ZIMBABWEAN banks injected the bulk of ZW$39,1 billion in loans (about US$100 million) to government for budgetary financing, giving respite to an administration that has been shunned by international lenders due to mounting debts and arrears, official data showed this week.
Bank injections included Treasury Bills (TBs), according to the Annual Debt Bulletin 2021 Financial Year issued by the Public Debt Management Office, which ranked some big companies among government’s noted creditors.The Southern African country, with a ZW$1,86 trillion (about US$17,5 billion) debt during the period, had accumulated about US$6,6 billion in arrears, which scared lenders due to aggravated risks.
The report said banks took up TBs equivalent to 99% of total domestic debt.
Other lenders — pension funds and insurance companies — were affected by non-compliance to key regulatory requirements, the office said.
“Domestic financial and capital markets are the major source of budget financing, as access to external sources remains constrained due to the accumulation of external debt arrears,” the debt office said.
“In 2021, Treasury raised ZW$39,17 billion for budget financing through the auction (24,33%) and private placements (75,67%).
“The cost of borrowing for the period under review was average interest rates of 21% for 365-day TB, 19% for 270-day TB, 17% for 180-day TB and 15%t for 90-day TB.
“Almost all of these resources were from the banking sector (99%), while the non-banking sector provided the remainder (1%),” the report noted.
Last year, the government added US$6,45 billion to the public debt as the Treasury assumed the former white farmer’s compensation fund under domestic debt and the Reserve Bank of Zimbabwe (RBZ) legacy loans.
In the comparative 2020 year, public debt ended at US$10,7 billion.

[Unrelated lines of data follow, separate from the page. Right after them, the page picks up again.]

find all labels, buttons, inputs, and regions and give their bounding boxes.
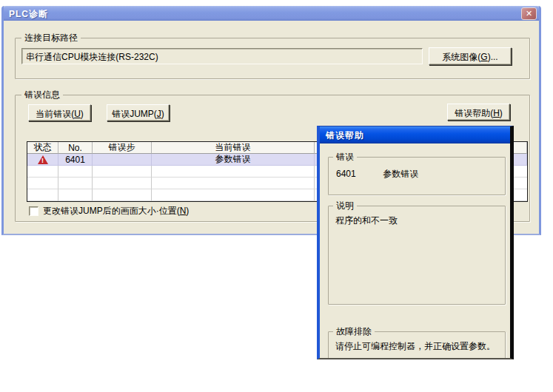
warning-exclamation: ! — [38, 156, 48, 166]
error-info-group-label: 错误信息 — [21, 89, 63, 101]
cell-status: ! — [27, 154, 58, 166]
system-image-button-label: 系统图像( — [442, 52, 480, 62]
cell-empty — [58, 178, 93, 189]
connection-path-field: 串行通信CPU模块连接(RS-232C) — [21, 48, 423, 64]
help-troubleshoot-group-label: 故障排除 — [333, 326, 375, 337]
cell-error-step — [93, 154, 152, 166]
error-jump-button[interactable]: 错误JUMP(J) — [107, 104, 170, 121]
help-error-code: 6401 — [336, 169, 381, 179]
error-jump-button-suffix: ) — [161, 109, 164, 119]
cell-empty — [152, 178, 315, 189]
header-status: 状态 — [27, 142, 58, 154]
error-help-button-key: H — [493, 108, 500, 118]
window-title: PLC诊断 — [4, 6, 48, 21]
error-help-window: 错误帮助 错误 6401 参数错误 说明 程序的和不一致 故障排除 请停止可编程… — [317, 126, 514, 359]
connection-path-group: 连接目标路径 串行通信CPU模块连接(RS-232C) 系统图像(G)... — [15, 38, 530, 79]
help-error-name: 参数错误 — [383, 169, 418, 179]
help-description-group: 说明 程序的和不一致 — [328, 206, 506, 305]
main-title-bar: PLC诊断 ✕ — [4, 6, 539, 21]
cell-empty — [93, 189, 152, 201]
close-icon: ✕ — [526, 9, 532, 18]
error-help-button-suffix: ) — [500, 108, 503, 118]
current-error-button-suffix: ) — [81, 109, 84, 119]
current-error-button-key: U — [74, 109, 81, 119]
connection-path-group-label: 连接目标路径 — [21, 33, 81, 44]
warning-triangle-icon: ! — [38, 155, 48, 164]
cell-empty — [58, 166, 93, 178]
current-error-button[interactable]: 当前错误(U) — [28, 104, 91, 121]
help-title-bar: 错误帮助 — [320, 126, 510, 143]
header-error-step: 错误步 — [93, 142, 152, 154]
checkbox-label-suffix: ) — [186, 206, 189, 216]
resize-after-jump-checkbox[interactable] — [29, 206, 38, 216]
error-help-button-label: 错误帮助( — [455, 108, 493, 118]
help-error-group-label: 错误 — [333, 152, 357, 163]
screen: { "main_window": { "title": "PLC诊断", "cl… — [0, 0, 553, 392]
connection-path-value: 串行通信CPU模块连接(RS-232C) — [26, 52, 158, 62]
cell-empty — [27, 166, 58, 178]
help-client-area: 错误 6401 参数错误 说明 程序的和不一致 故障排除 请停止可编程控制器，并… — [320, 143, 510, 358]
system-image-button-key: G — [480, 52, 487, 62]
system-image-button[interactable]: 系统图像(G)... — [429, 47, 512, 65]
header-current-error: 当前错误 — [152, 142, 315, 154]
help-window-title: 错误帮助 — [326, 130, 364, 141]
cell-no: 6401 — [58, 154, 93, 166]
checkbox-label-text: 更改错误JUMP后的画面大小·位置( — [43, 206, 180, 216]
cell-empty — [152, 189, 315, 201]
close-button[interactable]: ✕ — [521, 7, 537, 20]
error-jump-button-label: 错误JUMP( — [112, 109, 157, 119]
system-image-button-suffix: )... — [488, 52, 498, 62]
cell-current-error: 参数错误 — [152, 154, 315, 166]
cell-empty — [152, 166, 315, 178]
cell-empty — [27, 178, 58, 189]
cell-empty — [93, 166, 152, 178]
current-error-button-label: 当前错误( — [36, 109, 74, 119]
help-troubleshoot-group: 故障排除 请停止可编程控制器，并正确设置参数。 — [328, 331, 506, 359]
header-no: No. — [58, 142, 93, 154]
help-error-group: 错误 6401 参数错误 — [328, 157, 506, 195]
help-description-group-label: 说明 — [333, 200, 357, 212]
resize-after-jump-row: 更改错误JUMP后的画面大小·位置(N) — [29, 205, 189, 217]
error-help-button[interactable]: 错误帮助(H) — [447, 104, 510, 121]
cell-empty — [58, 189, 93, 201]
resize-after-jump-label: 更改错误JUMP后的画面大小·位置(N) — [43, 205, 189, 217]
cell-empty — [93, 178, 152, 189]
cell-empty — [27, 189, 58, 201]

Of this amount, US$10,5 billion was external and US$204 million was domestic debt, according to the Zimbabwe Public Debt Management Office (ZPDMO).
The central bank’s legacy loans and white farmer’s compensation that the Treasury agreed to pay amount to US$3,77 billion and US$3,5 billion, respectively.
“The stock of total Public and Publicly Guaranteed (PPG) debt (domestic and external) amounted to ZW$1,86 trillion as at end of December 2021, including RBZ external debt and compensation of former farm owners,” ZPDMO said in the 2021 Annual Debt Bulletin.
“Of this total PPG debt, ZW$1,45 trillion is external debt, while ZW$412,9 billion is domestic debt.”
In 2020, the government agreed to pay white farmers US$3,5 billion for pushing them off their land in favour of black owners with the Treasury officially assuming the debt in the 2021 Annual Debt Bulletin.
While the rise in domestic debt is due to the assumption of the farmers’ debt, the remainder of the US$6,45 billion equaling US$2,84 billion, is related to the central bank’s legacy loans.
The legacy loans concern foreign currency that the central bank was unable to repatriate to external suppliers on behalf of local companies.
In total, the RBZ failed to repatriate funds for 484 firms based on the list of debtors listed in the Finance Bill of 2022 released earlier this year.
Total PPG external debt stock as of the end of December 2021 stood at US$13,35 billion, of which 42% is owed to bilateral creditors, 20% to multilateral creditors, and 37% is RBZ external debt (including blocked funds).
This comprised US$49,7 million for the active portfolio and US$9,6 million as token payments to the Multilateral Development Banks (MDBs) and Paris Club creditors.
Government in September 2021, started making US$100 000 quarterly token payments to each of the 16 Paris Club creditors.
As of the end of May 2022, since the resumption of the token payments, US$8 million was paid to the MDBs and US$4,8 million to the Paris Club creditors.